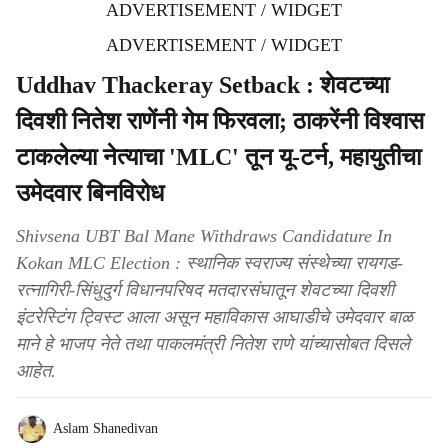
ADVERTISEMENT / WIDGET
ADVERTISEMENT / WIDGET
Uddhav Thackeray Setback : शेवटच्या
दिवशी नितेश राणेंनी गेम फिरवला; ठाकरेंनी विश्वास
टाकलेल्या नेत्याचा 'MLC' तून यू-टर्न, महायुतीचा
उमेदवार बिनविरोध
Shivsena UBT Bal Mane Withdraws Candidature In
Kokan MLC Election : स्थानिक स्वराज्य संस्थेच्या रायगड-
रत्नागिरी-सिंधुदुर्ग विधानपरिषद मतदारसंघातून शेवटच्या दिवशी
इंटरेस्टिंग ट्विस्ट आला असून महाविकास आघाडीचे उमेदवार बाळ
माने हे भाजप नेते तथा पाकलमंत्री नितेश राणे यांच्यासोबत दिसले
आहेत.
Aslam Shanedivan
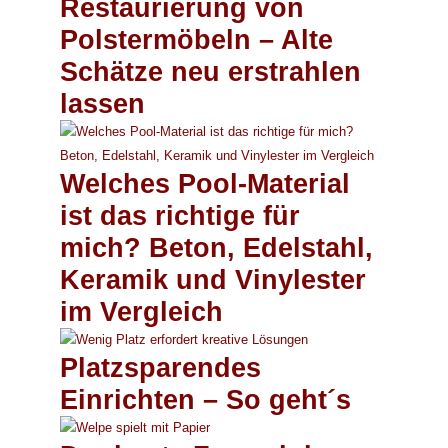
Restaurierung von
Polstermöbeln – Alte
Schätze neu erstrahlen
lassen
Welches Pool-Material
ist das richtige für
mich? Beton, Edelstahl,
Keramik und Vinylester
im Vergleich
Platzsparendes
Einrichten – So geht´s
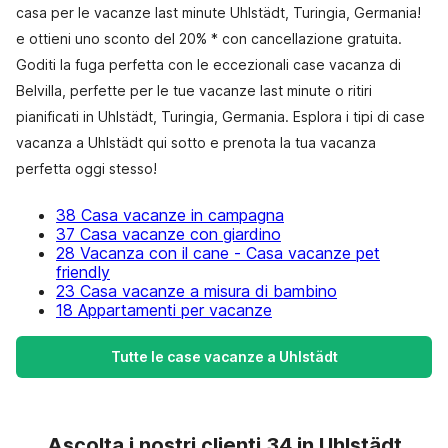
casa per le vacanze last minute Uhlstädt, Turingia, Germania!
e ottieni uno sconto del 20% * con cancellazione gratuita.
Goditi la fuga perfetta con le eccezionali case vacanza di
Belvilla, perfette per le tue vacanze last minute o ritiri
pianificati in Uhlstädt, Turingia, Germania. Esplora i tipi di case
vacanza a Uhlstädt qui sotto e prenota la tua vacanza
perfetta oggi stesso!
38 Casa vacanze in campagna
37 Casa vacanze con giardino
28 Vacanza con il cane - Casa vacanze pet
friendly
23 Casa vacanze a misura di bambino
18 Appartamenti per vacanze
Tutte le case vacanze a Uhlstädt
Ascolta i nostri clienti 34 in Uhlstädt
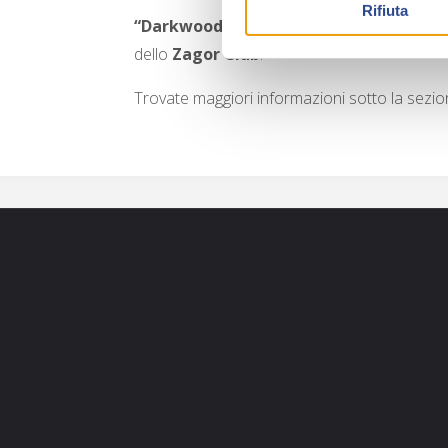
Rifiuta
“Darkwood Monitor – Ristampa”
invece è
dello
Zagor Club
.
Trovate maggiori informazioni sotto la sezi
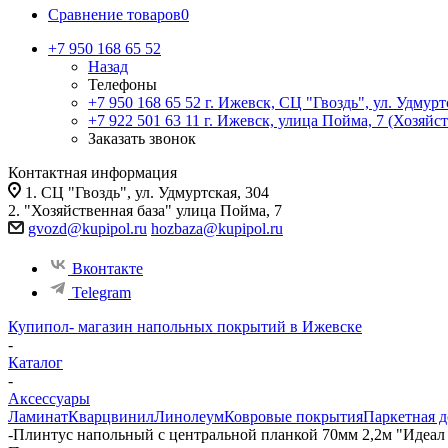
Сравнение товаров
0
+7 950 168 65 52
Назад
Телефоны
+7 950 168 65 52
г. Ижевск, СЦ "Гвоздь", ул. Удмурт
+7 922 501 63 11
г. Ижевск, улица Пойма, 7 (Хозяйст
Заказать звонок
Контактная информация
1. СЦ "Гвоздь", ул. Удмуртская, 304
2. "Хозяйственная база" улица Пойма, 7
gvozd@kupipol.ru
hozbaza@kupipol.ru
Вконтакте
Telegram
Купипол- магазин напольных покрытий в Ижевске
-
Каталог
-
Аксессуары
Ламинат
Кварцвинил
Линолеум
Ковровые покрытия
Паркетная д
-
Плинтус напольный с центральной планкой 70мм 2,2м "Идеал 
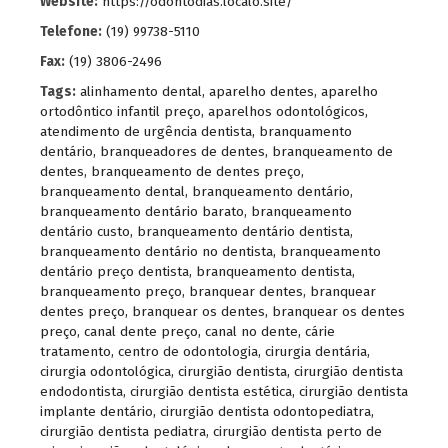
Website:
https://odontodias.localo.site/
Telefone:
(19) 99738-5110
Fax:
(19) 3806-2496
Tags:
alinhamento dental
,
aparelho dentes
,
aparelho
ortodôntico infantil preço
,
aparelhos odontológicos
,
atendimento de urgência dentista
,
branquamento
dentário
,
branqueadores de dentes
,
branqueamento de
dentes
,
branqueamento de dentes preço
,
branqueamento dental
,
branqueamento dentário
,
branqueamento dentário barato
,
branqueamento
dentário custo
,
branqueamento dentário dentista
,
branqueamento dentário no dentista
,
branqueamento
dentário preço dentista
,
branqueamento dentista
,
branqueamento preço
,
branquear dentes
,
branquear
dentes preço
,
branquear os dentes
,
branquear os dentes
preço
,
canal dente preço
,
canal no dente
,
cárie
tratamento
,
centro de odontologia
,
cirurgia dentária
,
cirurgia odontológica
,
cirurgião dentista
,
cirurgião dentista
endodontista
,
cirurgião dentista estética
,
cirurgião dentista
implante dentário
,
cirurgião dentista odontopediatra
,
cirurgião dentista pediatra
,
cirurgião dentista perto de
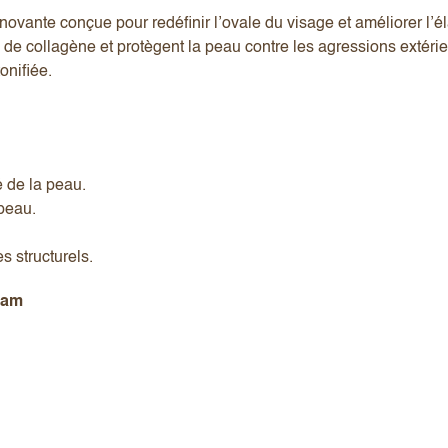
vante conçue pour redéfinir l’ovale du visage et améliorer l’élas
on de collagène et protègent la peau contre les agressions extér
tonifiée.
té de la peau.
 peau.
s structurels.
eam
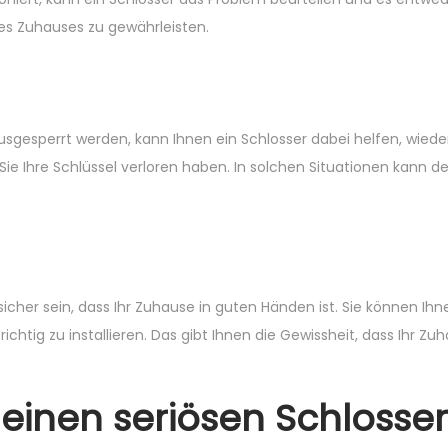
hres Zuhauses zu gewährleisten.
sgesperrt werden, kann Ihnen ein Schlosser dabei helfen, wiede
e Ihre Schlüssel verloren haben. In solchen Situationen kann de
icher sein, dass Ihr Zuhause in guten Händen ist. Sie können Ihn
ichtig zu installieren. Das gibt Ihnen die Gewissheit, dass Ihr Zu
, einen seriösen Schlosser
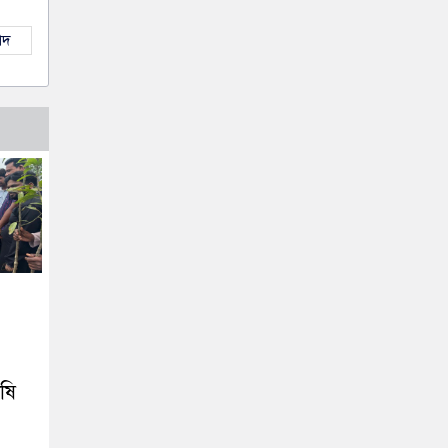
াদ
ৃষি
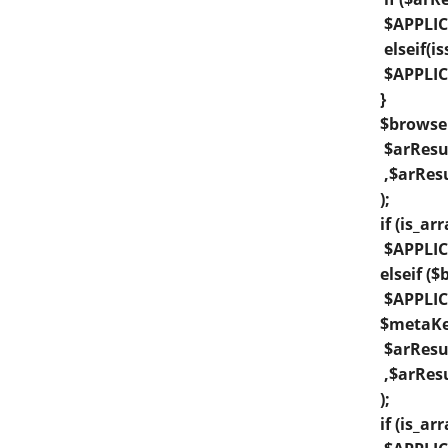
$APPLIC
elseif(i
$APPLIC
}
$browser
$arResu
,$arRes
);
if (is_ar
$APPLIC
elseif ($
$APPLIC
$metaKey
$arResu
,$arRe
);
if (is_a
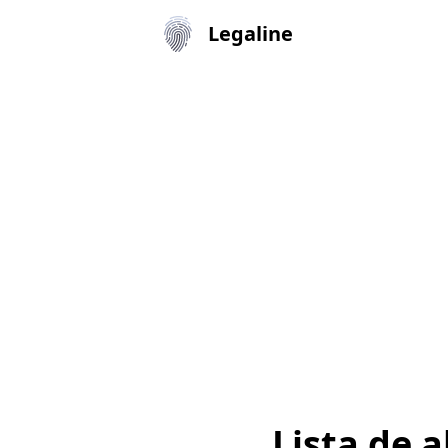
Legaline
Lista de 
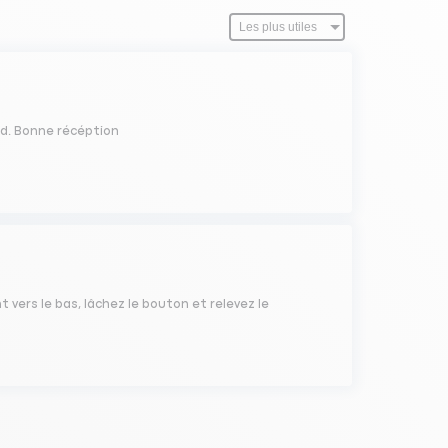
rd. Bonne récéption
vers le bas, lâchez le bouton et relevez le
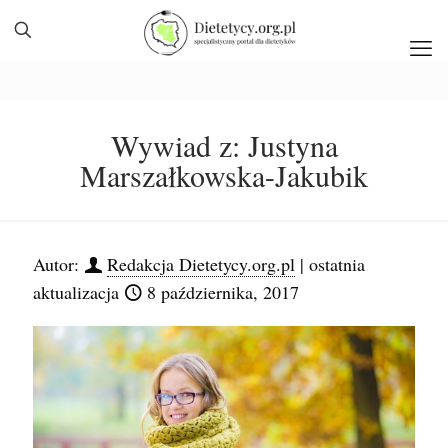
Wywiad z: Justyna
Marszałkowska-Jakubik
Autor:
Redakcja Dietetycy.org.pl
| ostatnia
aktualizacja
8 października, 2017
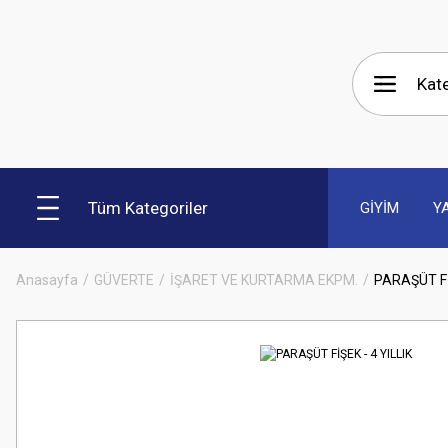
Tüm Kategoriler
GİYİM
Y
Anasayfa
GÜVERTE
İŞARET VE KURTARMA EKPM.
PARAŞÜT FİŞ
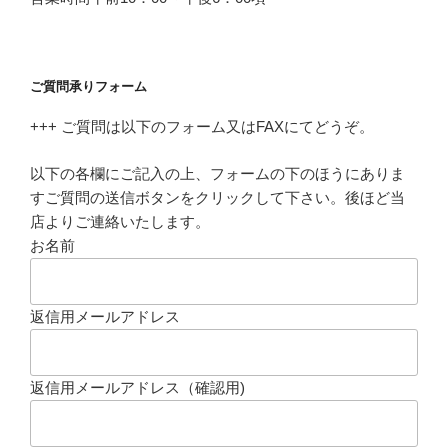
ご質問承りフォーム
+++ ご質問は以下のフォーム又はFAXにてどうぞ。
以下の各欄にご記入の上、フォームの下のほうにありま
すご質問の送信ボタンをクリックして下さい。後ほど当
店よりご連絡いたします。
お名前
返信用メールアドレス
返信用メールアドレス（確認用)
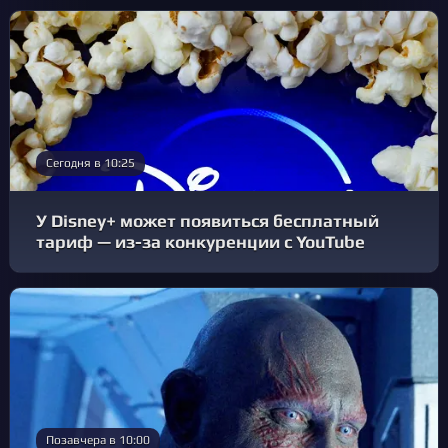
Сегодня в 10:25
У Disney+ может появиться бесплатный
тариф — из-за конкуренции с YouTube
Позавчера в 10:00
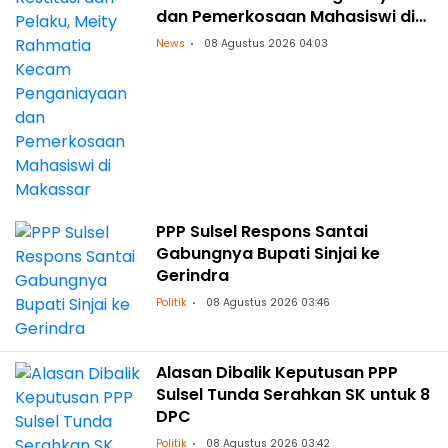
dan Pemerkosaan Mahasiswi di
Makassar
News
08 Agustus 2026 04:03
PPP Sulsel Respons Santai
Gabungnya Bupati Sinjai ke
Gerindra
Politik
08 Agustus 2026 03:46
Alasan Dibalik Keputusan PPP
Sulsel Tunda Serahkan SK untuk 8
DPC
Politik
08 Agustus 2026 03:42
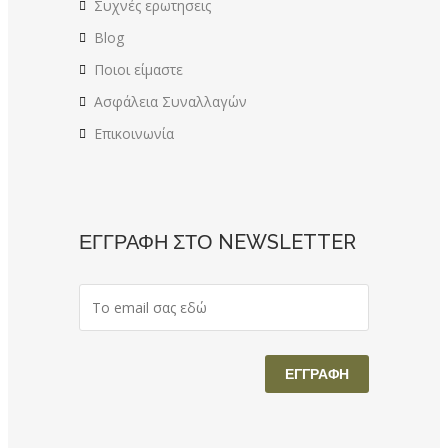
Συχνές ερωτησεις
Blog
Ποιοι είμαστε
Ασφάλεια Συναλλαγών
Επικοινωνία
ΕΓΓΡΑΦΗ ΣΤΟ NEWSLETTER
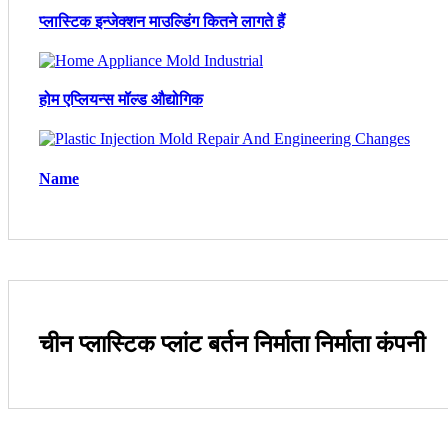
प्लास्टिक इन्जेक्शन माउल्डिंग कितने लागते हैं
होम एप्लियन्स मॉल्ड औद्योगिक
Name
चीन प्लास्टिक प्लांट बर्तन निर्माता निर्माता कंपनी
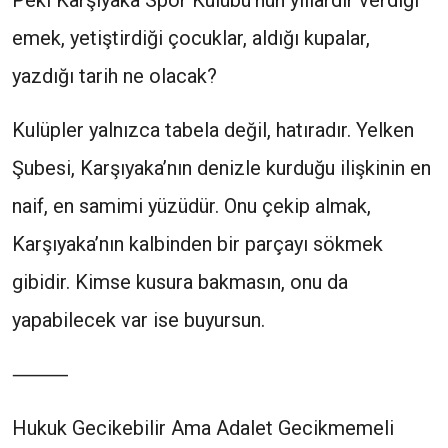
Peki Karşıyaka Spor Kulübü’nün yıllardır verdiği
emek, yetiştirdiği çocuklar, aldığı kupalar,
yazdığı tarih ne olacak?
Kulüpler yalnızca tabela değil, hatıradır. Yelken
Şubesi, Karşıyaka’nın denizle kurduğu ilişkinin en
naif, en samimi yüzüdür. Onu çekip almak,
Karşıyaka’nın kalbinden bir parçayı sökmek
gibidir. Kimse kusura bakmasın, onu da
yapabilecek var ise buyursun.
⸻
Hukuk Gecikebilir Ama Adalet Gecikmemeli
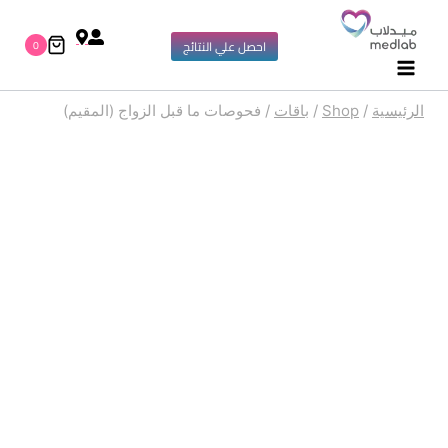
0
احصل علي النتائج
الرئيسية
/
Shop
/
باقات
/
فحوصات ما قبل الزواج (المقيم)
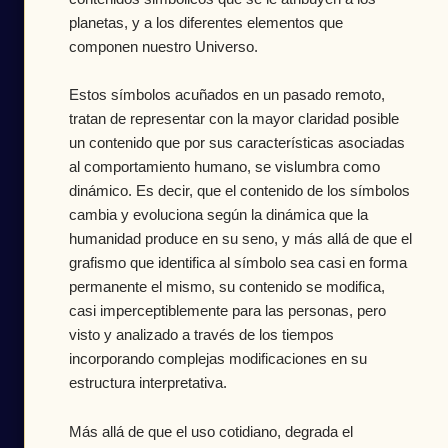
planetas, y a los diferentes elementos que
componen nuestro Universo.
Estos símbolos acuñados en un pasado remoto,
tratan de representar con la mayor claridad posible
un contenido que por sus características asociadas
al comportamiento humano, se vislumbra como
dinámico. Es decir, que el contenido de los símbolos
cambia y evoluciona según la dinámica que la
humanidad produce en su seno, y más allá de que el
grafismo que identifica al símbolo sea casi en forma
permanente el mismo, su contenido se modifica,
casi imperceptiblemente para las personas, pero
visto y analizado a través de los tiempos
incorporando complejas modificaciones en su
estructura interpretativa.
Más allá de que el uso cotidiano, degrada el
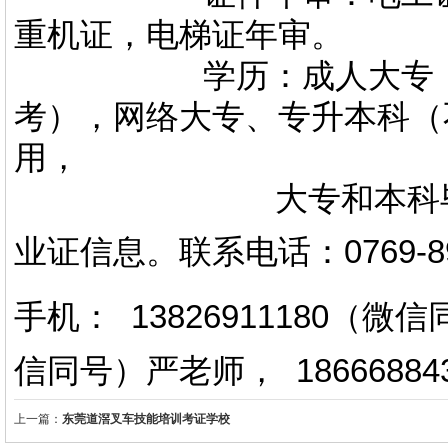
重机证，电梯证年审。
学历：成人大专，专升
考），网络大专、专升本科（
用，
大专和本科毕业证上
业证信息。
联系电话
：
0769-
手机： 13826911180（
信同号）严老师
，
18666884
上一篇：
东莞道滘叉车技能培训考证学校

= = =

Without the pictures, copy the entries from their first line through the line containing "Shivsena UBT Bal", and only those lines.

## Expected answer
ADVERTISEMENT / WIDGET
ADVERTISEMENT / WIDGET
Uddhav Thackeray Setback : शेवटच्या
दिवशी नितेश राणेंनी गेम फिरवला; ठाकरेंनी विश्वास
टाकलेल्या नेत्याचा 'MLC' तून यू-टर्न, महायुतीचा
उमेदवार बिनविरोध
Shivsena UBT Bal Mane Withdraws Candidature In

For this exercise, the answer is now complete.